By Amanda Makowiecki
Miller Research Group
University of Colorado, Boulder
With drug resistant bacteria becoming a growing problem, alternative methods are being pursued to decontaminate air and surfaces; ultraviolet germicidal irradiation (UVGI) is one of these methods. UVGI uses short wavelength light in order to disrupt the genetic material of microorganisms, this disruption either kills the microorganisms or prevents them from replicating, for further information on UVGI (http://en.wikipedia.org/wiki/Ultraviolet_germicidal_irradiation). When considering that bacteria can acquire drug resistance, it is only logical to determine whether or not bacteria can develop UVGI resistance as well. Goldman and Travisano performed such a study on the development of UVGI resistance in E. coli cells, which were exposed to UVGI daily for 60 days.
This study used 24 samples from a parent E. coli strain, 12 of these samples were exposed to UVGI and 12 were held as a control group. The samples were grown on LB agar plates and exposed to UV-B light at 302 nm daily for 60 days, then held for an additional 20 days with no UV exposure. Plugs were taken from the UV exposure group and the control group in ten day increments throughout the trial.

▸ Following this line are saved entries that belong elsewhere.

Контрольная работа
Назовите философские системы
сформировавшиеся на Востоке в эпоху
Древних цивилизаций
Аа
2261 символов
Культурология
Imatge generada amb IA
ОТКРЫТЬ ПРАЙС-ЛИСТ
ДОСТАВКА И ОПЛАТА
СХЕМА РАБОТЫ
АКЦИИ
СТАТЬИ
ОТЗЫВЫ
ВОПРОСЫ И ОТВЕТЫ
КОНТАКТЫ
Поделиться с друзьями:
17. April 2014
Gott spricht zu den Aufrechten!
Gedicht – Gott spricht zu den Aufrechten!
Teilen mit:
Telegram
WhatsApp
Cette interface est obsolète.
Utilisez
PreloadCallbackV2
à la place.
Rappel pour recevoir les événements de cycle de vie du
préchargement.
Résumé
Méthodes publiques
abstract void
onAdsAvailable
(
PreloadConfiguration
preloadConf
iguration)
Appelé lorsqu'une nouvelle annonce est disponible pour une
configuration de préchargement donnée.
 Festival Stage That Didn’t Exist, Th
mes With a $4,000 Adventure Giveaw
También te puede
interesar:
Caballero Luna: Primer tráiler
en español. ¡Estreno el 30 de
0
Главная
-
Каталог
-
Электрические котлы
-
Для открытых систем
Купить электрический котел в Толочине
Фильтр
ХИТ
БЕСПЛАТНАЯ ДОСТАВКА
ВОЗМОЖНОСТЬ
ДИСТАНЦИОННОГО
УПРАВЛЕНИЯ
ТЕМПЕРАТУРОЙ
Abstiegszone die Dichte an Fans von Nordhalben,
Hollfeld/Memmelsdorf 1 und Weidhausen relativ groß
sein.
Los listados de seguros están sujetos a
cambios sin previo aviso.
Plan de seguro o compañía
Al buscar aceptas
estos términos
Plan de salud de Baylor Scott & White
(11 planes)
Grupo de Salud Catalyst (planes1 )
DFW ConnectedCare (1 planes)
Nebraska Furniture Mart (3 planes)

At the conclusion of the 80 day trial, the samples taken from the plates were tested for UV survival. Figure 3 from the paper is reproduced here. It depicts the survival fractions of the samples over the course of the 80-day trial; the circles represent the control group, while the squares represent the UV samples. The UV resistance of the control group decreased during the trial with a survival rate of approximately 2/3rds of the survival rate of the ancestral strain for a 30 second exposure.
The survival rate of the exposed lines increased by approximately three times the ancestral strain for a 30 second exposure. Survival rates for other environmental factors such as starvation, salinity, desiccation, and fitness were studied for the exposed strain and the control group. The exposed samples showed an increased survival rate for both starvation (P = 0.009) and desiccation (P = 0.008) in comparison to the control lines. The survival rate of the exposed cells in the salinity trials was considerably less than the control lines (P < 0.001). The cells in the samples which were exposed to UVGI were significantly larger (P < 0.001) than the cells in the control group. This result is not surprising given that an increase in cell size can decrease the exposure (surface) area per unit volume, reducing sensitivity to UV light.
Very little work has been performed in the area of UV resistance and what has been done is primarily on E. coli. Further research on different microbes and the genetic changes which they undergo would greatly enrich this area and lead to the development for more effective protocols for UVGI decontamination in hospital environments.